Бор миновали – здесь он неширокий: его окраину, язык, пересекает тракт – как перекусывает, а основной его массив уходит к югу, вверх по Кеми, на много километров.

Лисья горка. Древний берег, давно неверною рекой уже, наверное, и позабытый, веретия – спуск простой, прямой, но поворот крутой под ним, коварный.

Низина. Затопляется в половодье Кемью и Песчанкой – пойма. Весной здесь, в самый разлив, по дороге не проедешь. На лодке только переправляться, на плоту ли.

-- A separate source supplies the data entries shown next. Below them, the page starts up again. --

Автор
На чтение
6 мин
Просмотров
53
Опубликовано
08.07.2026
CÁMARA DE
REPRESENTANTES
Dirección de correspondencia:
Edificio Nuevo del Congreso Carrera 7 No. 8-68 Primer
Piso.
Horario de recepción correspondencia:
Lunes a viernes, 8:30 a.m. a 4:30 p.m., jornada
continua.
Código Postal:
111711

– Мужики весной здесь, – говорит Дима, – уток караулят да ошалевших зайцев с островков снимают, как Мазаи.

– Да, – говорю.

Пихтачи непролазные и кедрачи вековелые. А между ними – как проплешины – покосы заливные, еланные – зароды там и там виднеются – в остожьях: чтобы не убежали – как лоси в загонах, но похожи они, зароды, больше на мамонтов.

Сворачиваем к обочине. Останавливаемся.

Лиственница. Бросается в глаза – над лесом возвышается – как переросток. Старая, великая, в три обхвата, и снизу подгоревшая от весенних лесных пожаров – палов, как говорят здесь, – и с макушки не один раз молниями отмеченная – ствол её в косых, глубоких и широких ранах-трещинах – розовеет из них тугой плотью, но ещё живая – там, в вершине лишь, в опушке, и листва ещё зелёная, не пожелтела, и, что у комля её происходит, не видит да уже и не интересуется этим, кажется, – вся вниманием как будто в небе, в лёгком мареве ли горизонта – своё что-то, листвяжное, там выглядывает, и пусть ей сбудется, доброе-то.